Birth weight and risk of asthma in 3–9-year-old twins: exploring the fetal origins hypothesis

  1. Hans Bisgaard5
  1. 1Department of Respiratory Medicine, Bispebjerg Hospital, Copenhagen, Denmark
  2. 2Danish Epidemiology Science Centre, Statens Serum Institut, Copenhagen, Denmark
  3. 3The Danish Twin Registry, University of Southern Denmark, Odense, Denmark
  4. 4Institute of Regional Health Services Research, University of Southern Denmark, Odense, Denmark
  5. 5Danish Pediatric Asthma Center, University Hospital of Copenhagen, Gentofte, Denmark
  1. Correspondence to Dr Simon Francis Thomsen, Department of Respiratory Medicine, Bispebjerg Hospital, DK-2400 Copenhagen NV, Denmark; sft{at}city.dk
  • Received 27 March 2009
  • Accepted 7 November 2009
  • Published Online First 8 December 2009

Abstract

Aim To examine the relationship between birth weight and risk of asthma in a population of twins.

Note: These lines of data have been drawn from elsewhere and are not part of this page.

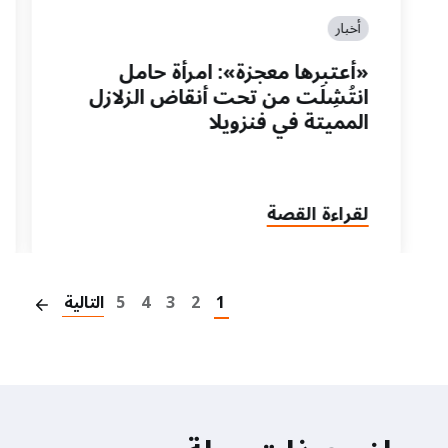
أخبار
«أعتبرها معجزة»: امرأة حامل
انتُشِلَت من تحت أنقاض الزلازل
المميتة في فنزويلا
لقراءة القصة
on
1
2
3
4
5
التالية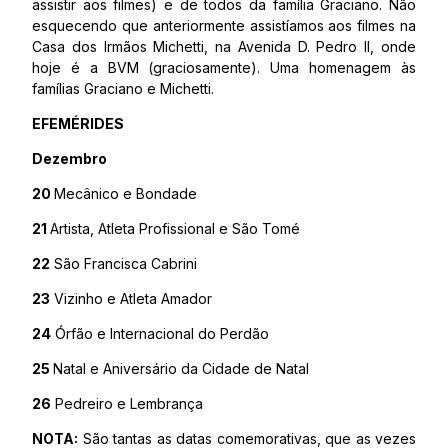
assistir aos filmes) e de todos da família Graciano. Não
esquecendo que anteriormente assistíamos aos filmes na
Casa dos Irmãos Michetti, na Avenida D. Pedro II, onde
hoje é a BVM (graciosamente). Uma homenagem às
famílias Graciano e Michetti.
EFEMÉRIDES
Dezembro
20
Mecânico e Bondade
21
Artista, Atleta Profissional e São Tomé
22
São Francisca Cabrini
23
Vizinho e Atleta Amador
24
Órfão e Internacional do Perdão
25
Natal e Aniversário da Cidade de Natal
26
Pedreiro e Lembrança
NOTA:
São tantas as datas comemorativas, que as vezes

Methods Birth weight of all live twins (8280 pairs) born in Denmark between 1994 and 2000 was linked to information on asthma obtained from parent-completed questionnaires at age 3–9 years. Conditional logistic regression was used to calculate the risk of asthma.

Results Subjects with a history of asthma at age 3–9 years weighed on average 122 g (95% CI 85 to 160) less at birth than subjects who had not developed asthma, p<0.001. There was a linear increase in asthma risk with decreasing birth weight, OR (per 100 g) 1.04 (95% CI 1.03 to 1.05), p<0.001. Within twin pairs, the lower birthweight twin had a significantly increased risk of asthma compared with the heavier co-twin (11.3% vs 9.9%), OR 1.30 (95% CI 1.10 to 1.54), p=0.002. The result remained significant after adjusting for sex, birth length and Apgar score, OR 1.31 (95% CI 1.03 to 1.65), p=0.027. The risk tended to be higher in monozygotic co-twins compared with dizygotic co-twins, especially for high birth weight differences.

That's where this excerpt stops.